By Sara Bondell - September 23, 2022
Actor and comedian Eric Idle, best known for his role in “Monty Python,” calls his pancreatic cancer diagnosis lucky. Unlucky for having the disease, but lucky because it was diagnosed very early.
In a personal essay published in TIME, Idle, 79, opens up about his 2019 diagnosis. The cancer was unintentionally found while running some routine tests with his friend and doctor who specializes in preventive medicine. A blood test raised some red flags that led the doctor to suggest imaging of Idle’s pancreas.
“He and the MRI technician gaze at the ghost of a tumor sitting in the middle of my pancreas,” Idle wrote. “It is intact. It is unattached. But it is undeniable, most probably, the C thing. But this little puppy is fairly new. It hasn’t burst or spread.”
Oncologists told Idle they had never seen someone at such an early stage and were very optimistic.
“Most individuals are either asymptomatic until they present with painless jaundice, or they have several months of unrecognized symptoms of pancreatic cancer including weight loss, new onset or worsening diabetes, diarrhea, pancreatitis or queasiness of the stomach,” said Dr. Pamela Hodul, a gastrointestinal surgeon at Moffitt Cancer Center. “These symptoms often lead to patients being misdiagnosed with conditions such as insulin resistant diabetes, irritable bowel disease, gallbladder disease and ulcers.”
Idle had surgery, part of it robotic, and pathology results confirm the tumor was cancerous.

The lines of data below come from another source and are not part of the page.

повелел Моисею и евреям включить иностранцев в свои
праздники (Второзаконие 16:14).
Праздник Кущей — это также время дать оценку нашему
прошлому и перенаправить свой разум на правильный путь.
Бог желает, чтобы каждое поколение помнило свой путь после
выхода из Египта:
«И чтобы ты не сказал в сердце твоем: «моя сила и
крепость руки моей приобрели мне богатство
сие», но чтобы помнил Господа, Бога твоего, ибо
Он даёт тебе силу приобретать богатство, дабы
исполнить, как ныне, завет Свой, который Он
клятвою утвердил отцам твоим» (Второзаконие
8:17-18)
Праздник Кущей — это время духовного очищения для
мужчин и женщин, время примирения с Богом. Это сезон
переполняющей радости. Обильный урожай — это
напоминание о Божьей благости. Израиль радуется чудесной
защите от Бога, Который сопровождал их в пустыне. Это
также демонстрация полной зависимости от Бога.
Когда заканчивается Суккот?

The cancer had not spread to any lymph nodes and doctors could not find any trace of more cancer in his body.
“I had been a dead man walking,” Idle said. “I am going to live.”
Hodul says less than 20% of pancreatic cancer cases are caught early enough to be considered for surgery. “Surgery for pancreatic cancer is dependent on the location of the cancer. Cancers in the head of the pancreas require a Whipple procedure, however cancers of the body and tail require distal pancreatectomy and removal of the spleen.”
While Idle did not need any other treatment, Hodul says it is not uncommon for patients with early stage disease to require chemotherapy and radiation prior to surgery.
While Moffitt pancreatic cancer patients who have had surgery have a more than 35% five-year survival rate, there is still no reliable predictor of patient response because it is so dependent on an individual tumor’s biology. This is why it’s so important for pancreatic cancer patients to undergo genetic testing and screening.
More than two years later, Idle says he is feeling good. He accepted an offer to participate on season 8 of “The Masked Singer,” and even though he was eliminated from the competition, he says he was proud of his first performance since his surgery. He is now focused on working with Stand Up To Cancer to help raise funds for pancreatic cancer research and encourage others to focus on their health.
“Please talk to your doctor to understand which screening tests might be right for you and tell your loved ones to do the same,” he said. “Help me help others like me to survive.”